KR0139712Y1 - Coolant circuit of an engine - Google Patents

Abstract

A cooling water circuit of an automobile cooling apparatus that not only prevents overheating by cooling an engine of an automobile but also maintains it at an appropriate temperature. A conventional cooling water circuit includes a cooling water that flows around the temperature controller until the temperature of the cooling water is higher than an appropriate temperature. Since the passage is formed only in one direction, when the flow of the coolant is not smooth and the flow state drops, the temperature of the coolant is not detected entirely in the entire portion of the wax, but only partly, so that the coolant temperature sensing capability of the water temperature controller is reduced. A radiator for cooling the heated coolant in order to solve the problem of the engine being overheated or supercooled due to the failure to move the coolant to the radiator in a timely manner; A water intake pipe connected to the radiator and of which a water pump circulating coolant to the engine is connected to an end thereof; A water jacket of each of the cylinder block and the cylinder head of the engine through which the coolant is circulated by the water pump; A coolant passage leading from the water jacket of the cylinder head to the radiator; A bypass passage communicating with the cooling water passage and the water intake pipe; With respective circulation passages installed in communication with the water jacket of the cylinder head and circulated by the throttle body and the heater to the water intake pipes; Adjacent to the coolant passage in which the water temperature regulator is installed, the coolant circuit of the engine includes a coolant flow tube formed in communication with the radiator in the coolant passage so that the coolant can always flow from the engine main body to the radiator. The present invention relates to a cooling water circuit of an engine capable of preventing overheating and undercooling.

Description

Engine coolant circuit

1 is a schematic view showing a cooling water circuit according to the present invention.

2 is a side cross-sectional view of an engine to which a cooling apparatus according to the prior art is applied.

3 is a schematic diagram showing a cooling water circuit according to the prior art.

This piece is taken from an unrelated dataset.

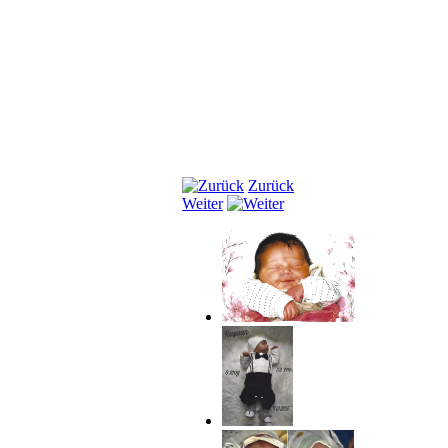
Zurück
Weiter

* Explanation of symbols for main parts of the drawings

52a: cylinder block material kit 52b: cylinder head material kit

54: water pump 58: radiator

60: water temperature regulator 62: bypass passage

68: water intake pipe 70: cooling water passage

72,74: circulation passage 76: cooling water flow pipe

[Industrial use]

The present invention relates to a coolant circuit of an engine, and more particularly, an improved coolant flow state around a water temperature regulator, thereby improving the temperature sensing ability of the water temperature regulator, thereby preventing engine overheating and overcooling. It is about a circuit.

[Prior art]

In general, the temperature inside the engine cylinder is about 2,000 ° C or higher, and if a considerable amount of heat continues to be conducted to the cylinder, the cylinder head, the piston, the valve, and the like, the strength of the parts may be reduced to shorten the life or cause a failure. On the other hand, if the engine is excessively cooled, problems such as lowering of the thermal efficiency of the engine and an increase in fuel consumption occur.

Therefore, in a vehicle, a cooling device is used to prevent the above phenomenon, and the cooling device includes air cooling to directly cool the engine as external air and water cooling to cool the engine by circulating the coolant into the engine. Particularly, forced circulation water cooling with high reliability is widely used in water cooling systems.

The forced circulation water-cooled cooling apparatus includes a water pump 54 for supplying cooling water to a water jacket 52 formed in the engine in cooperation with the crankshaft 50 as shown in FIG. The radiator 58 is formed in communication with the cooling fan 56 and the water jacket 52 of the engine to rotate together with the shaft of 54 to discharge the high heat of the cooling water circulated from the water jacket 52 to the outside. Will be constructed.

In addition, in the cooling water flow path between the radiator 58 and the water jacket 52, a thermostat 60 and a bypass passage 62 are provided so that the cooling water can change the circulation path according to the temperature. By doing so, it is possible to increase the temperature of the engine in a short time or to control the temperature of the coolant to a high temperature.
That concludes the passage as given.